Things are in full swing with the 2004 Nissan 240sx National Convention. I just wanted to let everyone know that there are only 6 months to go. "Only" 6 months may seem like a long time but I still need to stress how important it is to get signed up early and if possible get involved in planning. Spaces are limited in many events and once they are gone they are gone. Also, we have set up a few levels of deadlines, so by signing up early you can save some cash. If you haven't heard about or haven't visited the website lately there is a lot you are missing. 

www.240sxNationalConvention.ORG

One of the most recent updates to the site is Racer X Motorsports (www.racerxms.com) has become the "Official Safety Equipment Supplier". They are giving us a great deal on the FULL line of Gforce products including helmets, harnesses, gloves, and more.
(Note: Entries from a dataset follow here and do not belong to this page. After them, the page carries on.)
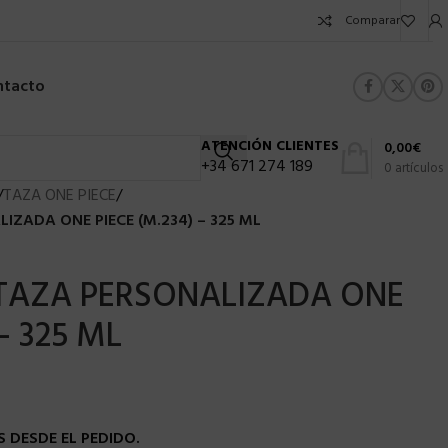
Comparar
ntacto
ATENCIÓN CLIENTES
0,00
€
+34 671 274 189
0
artículos
/
TAZA ONE PIECE
/
IZADA ONE PIECE (M.234) – 325 ML
 TAZA PERSONALIZADA ONE
– 325 ML
 DESDE EL PEDIDO.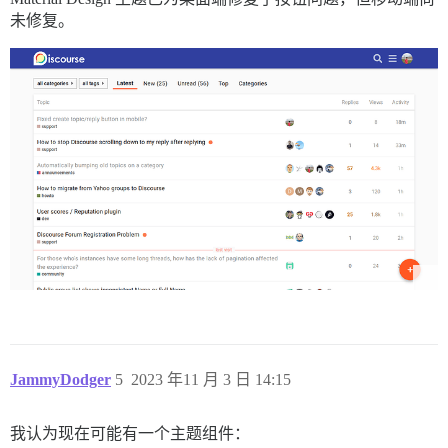
未修复。
JammyDodger
5
2023 年11 月 3 日 14:15
我认为现在可能有一个主题组件：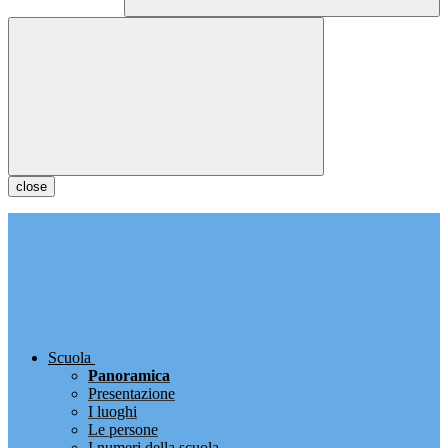
close
Scuola
Panoramica
Presentazione
I luoghi
Le persone
I numeri della scuola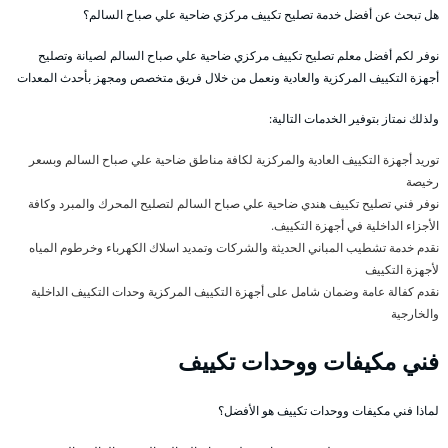
هل تبحث عن أفضل خدمة تصليح تكييف مركزي ضاحية علي صباح السالم؟
نوفر لكم أفضل معلم تصليح تكييف مركزي ضاحية علي صباح السالم لصيانة وتصليح
أجهزة التكييف المركزية والعادية ونعمل من خلال فريق متخصص ومجهز بأحدث المعدات
ولذلك نمتاز بتوفير الخدمات التالية:
توريد أجهزة التكييف العادية والمركزية لكافة مناطق ضاحية علي صباح السالم وبسعر
رخيصة
نوفر فني تصليح تكييف هندي ضاحية علي صباح السالم لتصليح المحرك والمبرد وكافة
الأجزاء الداخلية في أجهزة التكييف.
نقدم خدمة تشطيب المباني الحديثة والشركات وتمديد اسلاك الكهرباء وخرطوم المياه
لأجهزة التكييف
نقدم كفالة عامة وضمان شامل على أجهزة التكييف المركزية وحدات التكييف الداخلية
والخارجية
فني مكيفات ووحدات تكييف
لماذا فني مكيفات ووحدات تكييف هو الأفضل؟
For more info please check out 

http://www.240sxnationalconvention.org/groupbuy.html

The site lists the most common products requested but if there is anything else you are looking for check out www.gforce.com and we can get it. 

Orders and questions must be directed to [email protected] NOT Racer X Motorsports. 

If you have any questions or concerns regarding the convention please don't hesitate to let me know. 

Doug Schmidt, Event Coordinator 
www.240sxNationalConvention.org


----------



## BlueBOB (Jan 29, 2003)

looks like this should be fun... stickied


----------



## HondaHater (Aug 27, 2003)

BlueBOB said:


> looks like this should be fun... stickied


ZZZZzzzzZZZzzzzzzzzzzzzzzzzz


----------



## sentra94xe (May 6, 2002)

HondaHater said:


> ZZZZzzzzZZZzzzzzzzzzzzzzzzzz


 Hey *HondaHater*... why the "Zzzz's"? The 240 Convention is a widely-known annual event that a good number of individuals attend, help setup, and fund. Have you been to it? Probably not... so quit the BS posts.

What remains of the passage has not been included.